» **YOUR OBJECTIVE**: Please work out how many lines in the material below contain the string "ĐIỀU", and answer with that number only.

» **MATERIAL FOR THIS EXERCISE**:
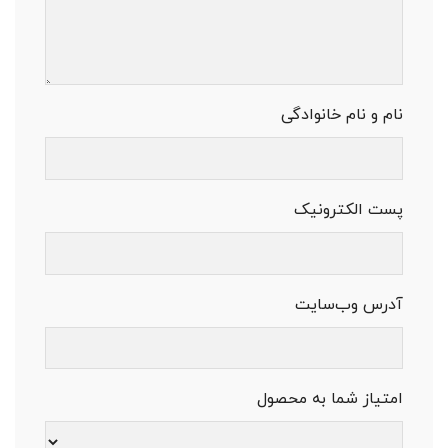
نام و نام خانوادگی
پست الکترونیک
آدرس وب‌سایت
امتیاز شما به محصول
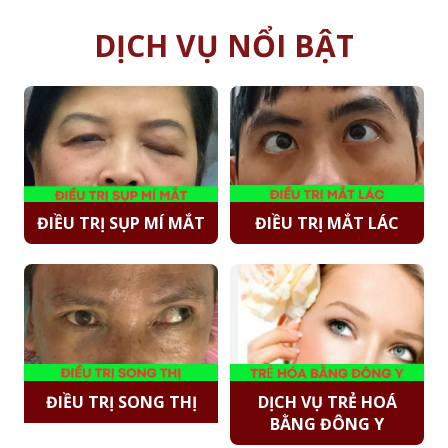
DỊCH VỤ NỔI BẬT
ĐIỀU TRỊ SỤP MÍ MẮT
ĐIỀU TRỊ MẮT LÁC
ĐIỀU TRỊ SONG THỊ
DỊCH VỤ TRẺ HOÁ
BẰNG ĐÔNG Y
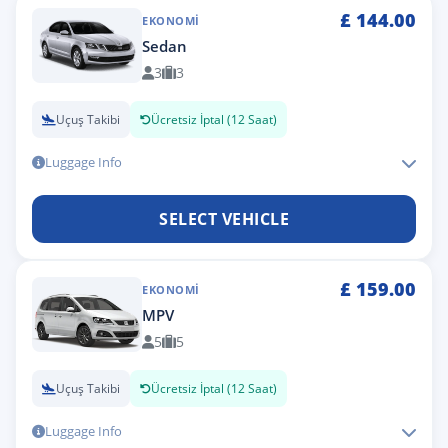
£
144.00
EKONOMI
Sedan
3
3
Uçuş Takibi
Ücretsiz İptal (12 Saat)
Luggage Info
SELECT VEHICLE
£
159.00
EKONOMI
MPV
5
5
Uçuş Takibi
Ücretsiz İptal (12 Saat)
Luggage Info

...

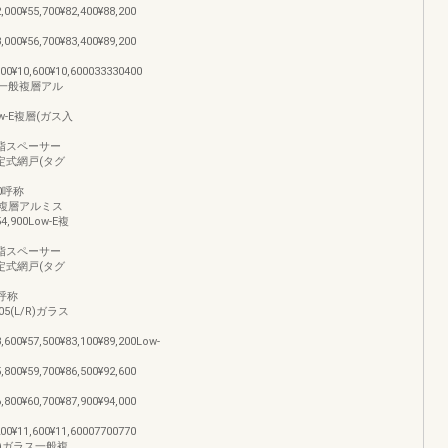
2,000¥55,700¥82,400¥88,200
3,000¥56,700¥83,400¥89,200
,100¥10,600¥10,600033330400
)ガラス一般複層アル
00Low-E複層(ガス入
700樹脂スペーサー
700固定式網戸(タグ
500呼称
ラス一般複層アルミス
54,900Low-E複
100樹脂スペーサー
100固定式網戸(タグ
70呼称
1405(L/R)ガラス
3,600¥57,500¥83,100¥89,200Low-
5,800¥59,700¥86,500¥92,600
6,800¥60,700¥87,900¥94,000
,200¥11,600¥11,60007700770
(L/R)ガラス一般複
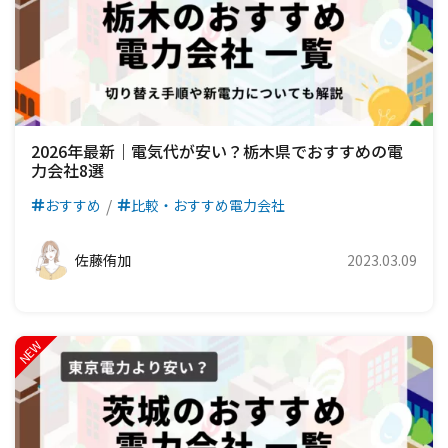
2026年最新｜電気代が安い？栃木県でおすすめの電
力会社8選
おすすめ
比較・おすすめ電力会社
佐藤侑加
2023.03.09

» **EXPECTED OUTPUT**: 3